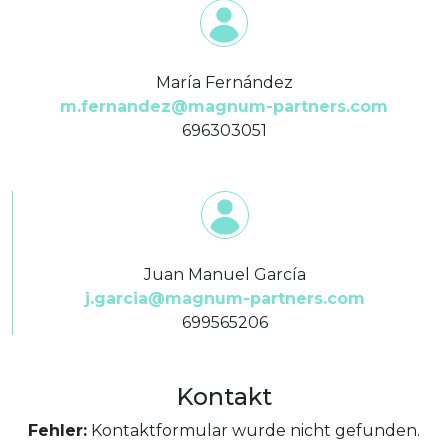
María Fernández
m.fernandez@magnum-partners.com
696303051
Juan Manuel García
j.garcia@magnum-partners.com
699565206
Kontakt
Fehler:
Kontaktformular wurde nicht gefunden.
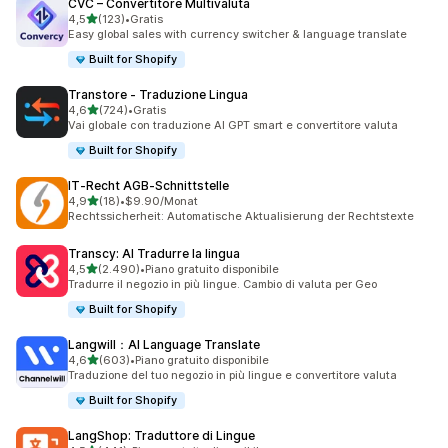
CVC – Convertitore Multivaluta
stelle su 5
4,5
(123)
•
Gratis
123 recensioni totali
Easy global sales with currency switcher & language translate
Built for Shopify
Transtore ‑ Traduzione Lingua
stelle su 5
4,6
(724)
•
Gratis
724 recensioni totali
Vai globale con traduzione AI GPT smart e convertitore valuta
Built for Shopify
IT‑Recht AGB‑Schnittstelle
stelle su 5
4,9
(18)
•
$9.90/Monat
18 recensioni totali
Rechtssicherheit: Automatische Aktualisierung der Rechtstexte
Transcy: AI Tradurre la lingua
stelle su 5
4,5
(2.490)
•
Piano gratuito disponibile
2490 recensioni totali
Tradurre il negozio in più lingue. Cambio di valuta per Geo
Built for Shopify
Langwill：AI Language Translate
stelle su 5
4,6
(603)
•
Piano gratuito disponibile
603 recensioni totali
Traduzione del tuo negozio in più lingue e convertitore valuta
Built for Shopify
LangShop: Traduttore di Lingue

━━━━━━━━━━━━━━━━

For the entries above, return an exact copy that omits the images.

• [RESPONSE TO THE TASK]:
María Fernández
m.fernandez@magnum-partners.com
696303051
Juan Manuel García
j.garcia@magnum-partners.com
699565206
Kontakt
Fehler:
Kontaktformular wurde nicht gefunden.
CVC – Convertitore Multivaluta
stelle su 5
4,5
(123)
•
Gratis
123 recensioni totali
Easy global sales with currency switcher & language translate
Built for Shopify
Transtore ‑ Traduzione Lingua
stelle su 5
4,6
(724)
•
Gratis
724 recensioni totali
Vai globale con traduzione AI GPT smart e convertitore valuta
Built for Shopify
IT‑Recht AGB‑Schnittstelle
stelle su 5
4,9
(18)
•
$9.90/Monat
18 recensioni totali
Rechtssicherheit: Automatische Aktualisierung der Rechtstexte
Transcy: AI Tradurre la lingua
stelle su 5
4,5
(2.490)
•
Piano gratuito disponibile
2490 recensioni totali
Tradurre il negozio in più lingue. Cambio di valuta per Geo
Built for Shopify
Langwill：AI Language Translate
stelle su 5
4,6
(603)
•
Piano gratuito disponibile
603 recensioni totali
Traduzione del tuo negozio in più lingue e convertitore valuta
Built for Shopify
LangShop: Traduttore di Lingue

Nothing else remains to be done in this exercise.